๑۩۞۩๑ İslami İlimler Dunyası ๑۩۞۩๑ => Dini makale ve yazılar => Konuyu başlatan: Safiye Gül üzerinde 29 Ağustos 2012, 13:28:57



Konu Başlığı: Laleli Camii nasıl yapıldı
Gönderen: Safiye Gül üzerinde 29 Ağustos 2012, 13:28:57
Laleli Camii nasıl yapıldı

Aksaray’dan Bayezid’e doğru giderken, solda, altı çarşı olan iki minareli bir cami vardır. Bu camiyi, (200)  küsur sene evvel, Padişah Üçüncü Mustafa yaptırmış olduğu halde Lâleli Cami diye söylenir. İçinde namaz kılanların çoğu, Üçüncü Mustafa’nın camiine neden ismine izafe edilen bir ad koymayıp da, “Lâleli” dendiğini belki de bilmezler.
Camiin bu adı almasının sırrı şudur:

Sultan Üçüncü Mustafa’nın camiyi ikmâl ettirdiği günlerde, çevrede yaşayan bir velîden bahsederler; her sözünde, derin hikmetler ve birtakım sırlar bulunduğunu söylerler.
Padişah, göğsünün üzerine taktığı bir lâle ile oturan bu zâtı merak edip, ziyarete gider. Büyük bir Velî olduğundan halkın asla şüphe etmediği bu zât, Padişah’ın birçok suallerini cevaplandırırken, dünyada en büyük nimetin ne olduğunu soran Sultan’a:
– Dünyada en büyük nimet, yiyip içtikten sonra def-i hâcettir, der.
Padişah, bu cevabı beğenmez. Hattâ bir bakıma kaba bir mânâ taşıyan bu nezaketsiz cevaptan sonra, kalkıp gider.
O gece yediği yemeği, içtiği suyu dışarı çıkaramayan Sultan; sabahlara kadar sarayın içinde dört döner.
Güç belâ eriştiği şafak vaktinde, alelacele bir abdest alır; namazını kıldıktan sonra, doğruca Lâleli Baba’nın evine koşar.
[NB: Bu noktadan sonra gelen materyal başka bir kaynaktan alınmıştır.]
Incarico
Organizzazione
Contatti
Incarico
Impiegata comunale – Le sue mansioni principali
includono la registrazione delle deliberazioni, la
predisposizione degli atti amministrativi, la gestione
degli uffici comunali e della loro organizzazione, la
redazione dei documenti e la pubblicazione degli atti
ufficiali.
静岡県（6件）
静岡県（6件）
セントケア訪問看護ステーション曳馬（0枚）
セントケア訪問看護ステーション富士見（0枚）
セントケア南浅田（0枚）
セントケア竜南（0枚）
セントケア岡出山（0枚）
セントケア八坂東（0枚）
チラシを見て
Gece sabahlara kadar gözlerine uyku girmediğini, şafağı iple çektiğini, içinde bulunduğu zahmetten kurtulması için dua istediğini yalvarırcasına anlatır.
Lâleli Baba:
– Allah’ın nice nimetlerine sahip bulunduğumuz halde, alışkanlık sebebiyle bunların kıymetini bilmiyoruz. Yiyip içtikten sonra def-i hâcet etmenin ne büyük nimet olduğunu öğrendiniz değil mi? der ve ilâve eder:
– Eğer yaptırdığınız şu camiyi bana bağışlar ve Padişahlığınızı da, bütün selâhiyetleriyle birlikte bana bırakırsanız; kurtulmanız için dua ederim...
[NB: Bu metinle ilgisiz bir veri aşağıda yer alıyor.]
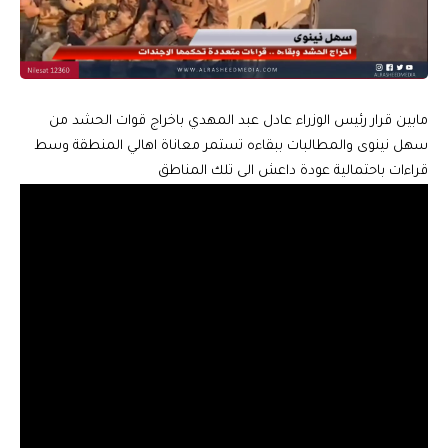
مابين قرار رئيس الوزراء عادل عبد المهدي باخراج قوات الحشد من
سهل نينوى والمطالبات ببقاءه تستمر معاناة اهالي المنطقة وسط
قراءات باحتمالية عودة داعش الى تلك المناطق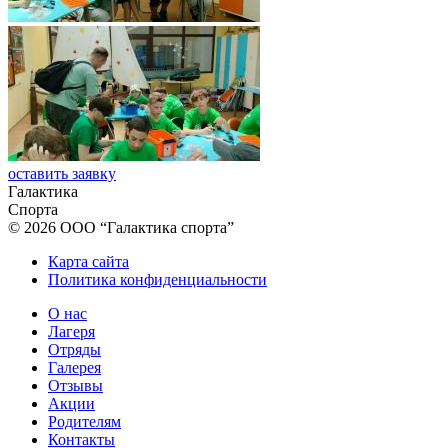
оставить заявку
Галактика
Спорта
© 2026 ООО “Галактика спорта”
Карта сайта
Политика конфиденциальности
О нас
Лагеря
Отряды
Галерея
Отзывы
Акции
Родителям
Контакты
Camiyi derhal bağışladığını, bu andan itibaren “Lâleli Camii” olduğunu bildiren Padişah, saltanatını veremeyeceğini ifade etmek isterse de, artık tahammülü tükenmekte olduğu için, nihayet saltanattan da vazgeçtiğini, yeter ki içinde bulunduğu sıkıntıdan kurtarılması için dua etmesini rica eder.
Lâleli Baba, o zaman şu karşılığı verir:
– Bir saltanat ki, bir def-i hâcete feda ediliyor; doğrusu buna saltanat demeye bin şâhit ister!..
Lâleli baba’nın duasını ancak bu suretle alan Sultan, içinde bulunduğu halden, hemen kurtulur. Yaptırmış olduğu camiyi Lâleli Baba’ya bağışladığı için de, bu cami onun adına izafeten “Lâleli Camii” diye söylenir.